Data entries:
══════════════════════════════

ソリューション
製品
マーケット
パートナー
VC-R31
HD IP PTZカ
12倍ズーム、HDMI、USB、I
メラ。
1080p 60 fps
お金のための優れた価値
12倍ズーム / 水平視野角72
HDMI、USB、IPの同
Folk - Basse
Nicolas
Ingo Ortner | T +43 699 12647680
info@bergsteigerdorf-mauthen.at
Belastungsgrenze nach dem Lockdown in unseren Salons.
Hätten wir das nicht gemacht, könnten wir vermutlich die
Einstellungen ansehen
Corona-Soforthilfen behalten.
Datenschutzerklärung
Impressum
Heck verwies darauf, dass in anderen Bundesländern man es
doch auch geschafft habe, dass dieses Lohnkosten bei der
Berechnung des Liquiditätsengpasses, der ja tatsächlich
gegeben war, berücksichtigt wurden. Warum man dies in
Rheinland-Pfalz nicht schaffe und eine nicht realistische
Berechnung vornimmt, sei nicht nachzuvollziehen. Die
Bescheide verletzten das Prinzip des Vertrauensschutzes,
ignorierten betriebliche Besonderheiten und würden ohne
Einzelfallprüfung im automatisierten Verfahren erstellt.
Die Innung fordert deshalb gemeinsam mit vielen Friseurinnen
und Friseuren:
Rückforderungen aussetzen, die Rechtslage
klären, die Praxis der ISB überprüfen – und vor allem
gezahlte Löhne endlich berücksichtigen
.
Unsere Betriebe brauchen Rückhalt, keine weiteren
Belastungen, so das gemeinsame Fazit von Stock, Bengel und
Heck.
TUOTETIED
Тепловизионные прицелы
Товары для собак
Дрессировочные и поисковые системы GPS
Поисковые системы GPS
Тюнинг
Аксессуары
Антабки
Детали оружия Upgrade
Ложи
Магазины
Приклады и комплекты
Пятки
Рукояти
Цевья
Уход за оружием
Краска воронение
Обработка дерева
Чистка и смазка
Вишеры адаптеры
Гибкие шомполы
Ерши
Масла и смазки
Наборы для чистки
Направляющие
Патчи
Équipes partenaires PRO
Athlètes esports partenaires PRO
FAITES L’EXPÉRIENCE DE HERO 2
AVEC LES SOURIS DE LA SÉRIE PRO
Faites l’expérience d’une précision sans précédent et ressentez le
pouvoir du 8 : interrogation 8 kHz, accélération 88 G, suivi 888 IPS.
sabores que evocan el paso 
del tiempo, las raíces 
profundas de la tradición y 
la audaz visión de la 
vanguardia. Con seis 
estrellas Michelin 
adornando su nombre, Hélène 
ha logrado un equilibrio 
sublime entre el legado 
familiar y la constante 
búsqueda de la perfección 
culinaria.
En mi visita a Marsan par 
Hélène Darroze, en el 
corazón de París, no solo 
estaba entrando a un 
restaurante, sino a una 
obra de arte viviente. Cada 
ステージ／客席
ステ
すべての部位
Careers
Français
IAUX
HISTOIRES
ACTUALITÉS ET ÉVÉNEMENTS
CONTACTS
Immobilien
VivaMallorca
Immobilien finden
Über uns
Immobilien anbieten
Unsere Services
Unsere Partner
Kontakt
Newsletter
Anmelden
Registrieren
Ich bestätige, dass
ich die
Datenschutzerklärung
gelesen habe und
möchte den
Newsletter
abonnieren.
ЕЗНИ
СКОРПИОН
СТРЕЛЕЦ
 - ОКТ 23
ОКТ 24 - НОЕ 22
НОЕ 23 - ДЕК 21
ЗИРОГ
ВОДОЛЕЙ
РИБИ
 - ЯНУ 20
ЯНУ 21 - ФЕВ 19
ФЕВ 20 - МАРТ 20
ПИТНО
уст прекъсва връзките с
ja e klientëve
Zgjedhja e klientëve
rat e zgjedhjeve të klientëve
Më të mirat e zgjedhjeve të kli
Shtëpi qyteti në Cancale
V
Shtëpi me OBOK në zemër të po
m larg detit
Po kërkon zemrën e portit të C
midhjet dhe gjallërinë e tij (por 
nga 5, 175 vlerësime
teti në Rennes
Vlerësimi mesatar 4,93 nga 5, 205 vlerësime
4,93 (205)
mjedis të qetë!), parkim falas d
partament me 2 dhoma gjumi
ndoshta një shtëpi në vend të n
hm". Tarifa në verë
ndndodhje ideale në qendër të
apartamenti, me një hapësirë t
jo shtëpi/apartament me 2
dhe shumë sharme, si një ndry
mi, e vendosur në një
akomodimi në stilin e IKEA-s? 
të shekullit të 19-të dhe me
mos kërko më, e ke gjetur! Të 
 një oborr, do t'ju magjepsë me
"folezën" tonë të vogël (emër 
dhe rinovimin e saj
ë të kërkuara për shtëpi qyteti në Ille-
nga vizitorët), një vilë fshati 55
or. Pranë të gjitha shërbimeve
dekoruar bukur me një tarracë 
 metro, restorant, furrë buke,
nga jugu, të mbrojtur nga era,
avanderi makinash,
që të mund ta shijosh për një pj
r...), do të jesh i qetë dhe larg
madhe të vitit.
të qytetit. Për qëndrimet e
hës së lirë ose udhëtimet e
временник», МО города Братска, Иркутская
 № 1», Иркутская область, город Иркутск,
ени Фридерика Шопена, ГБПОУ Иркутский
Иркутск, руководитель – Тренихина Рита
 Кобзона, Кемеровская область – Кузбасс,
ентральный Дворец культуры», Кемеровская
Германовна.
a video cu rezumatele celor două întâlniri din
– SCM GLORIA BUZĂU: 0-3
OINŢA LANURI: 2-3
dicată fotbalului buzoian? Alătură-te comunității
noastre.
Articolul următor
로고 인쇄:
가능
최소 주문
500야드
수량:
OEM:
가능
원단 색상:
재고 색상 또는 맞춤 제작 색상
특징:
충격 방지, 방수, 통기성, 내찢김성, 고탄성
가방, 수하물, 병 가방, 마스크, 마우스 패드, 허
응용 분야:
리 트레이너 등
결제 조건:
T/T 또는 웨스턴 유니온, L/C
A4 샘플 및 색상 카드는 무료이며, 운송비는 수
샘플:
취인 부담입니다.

══════════════════════════════

How to complete this task:
Lines that hold "dass" are the ones to copy, so pick each out from the data.

Written response:
Heck verwies darauf, dass in anderen Bundesländern man es
doch auch geschafft habe, dass dieses Lohnkosten bei der
Ich bestätige, dass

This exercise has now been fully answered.